### RECORDED INFORMATION
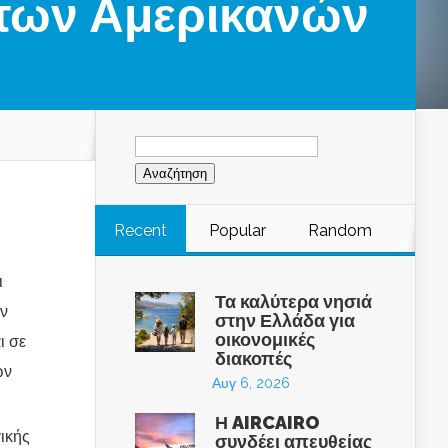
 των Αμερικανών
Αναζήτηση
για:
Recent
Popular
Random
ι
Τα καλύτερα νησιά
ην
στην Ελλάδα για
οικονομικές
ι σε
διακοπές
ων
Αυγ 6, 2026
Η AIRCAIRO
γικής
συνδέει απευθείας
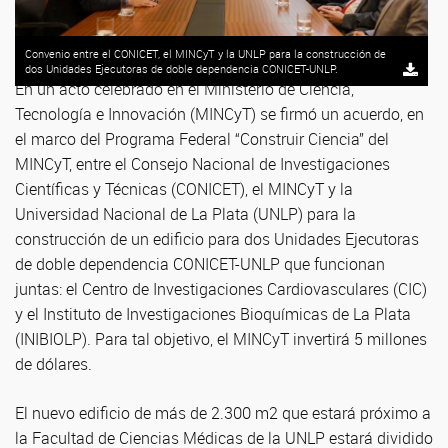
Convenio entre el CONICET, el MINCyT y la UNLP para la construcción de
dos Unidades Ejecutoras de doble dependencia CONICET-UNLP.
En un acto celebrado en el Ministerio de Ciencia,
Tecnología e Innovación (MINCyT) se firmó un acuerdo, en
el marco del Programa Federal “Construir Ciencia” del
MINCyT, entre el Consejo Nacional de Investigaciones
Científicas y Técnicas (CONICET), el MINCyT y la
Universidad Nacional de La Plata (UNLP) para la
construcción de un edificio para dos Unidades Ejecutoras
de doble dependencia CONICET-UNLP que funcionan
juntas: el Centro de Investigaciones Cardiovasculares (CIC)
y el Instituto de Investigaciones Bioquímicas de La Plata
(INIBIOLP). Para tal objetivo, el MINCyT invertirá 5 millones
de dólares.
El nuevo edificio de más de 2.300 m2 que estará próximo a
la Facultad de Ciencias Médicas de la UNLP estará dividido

---

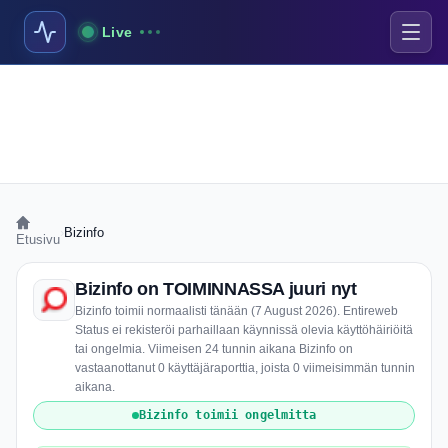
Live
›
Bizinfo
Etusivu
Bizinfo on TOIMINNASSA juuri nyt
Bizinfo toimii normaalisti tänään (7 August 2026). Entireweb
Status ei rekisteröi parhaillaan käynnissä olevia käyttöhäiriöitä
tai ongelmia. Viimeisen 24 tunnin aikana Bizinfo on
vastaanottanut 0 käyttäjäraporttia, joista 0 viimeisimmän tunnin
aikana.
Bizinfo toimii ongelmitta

...

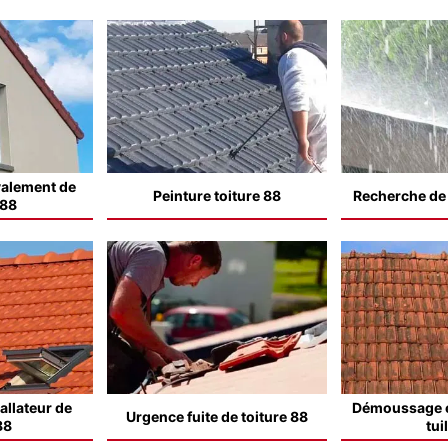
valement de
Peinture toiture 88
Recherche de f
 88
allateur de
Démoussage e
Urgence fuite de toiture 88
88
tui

### THE PROBLEM
Where the word "Plata" occurs in a line of the records, copy that line.

### SOLUTION TO THE EXERCISE
Universidad Nacional de La Plata (UNLP) para la
y el Instituto de Investigaciones Bioquímicas de La Plata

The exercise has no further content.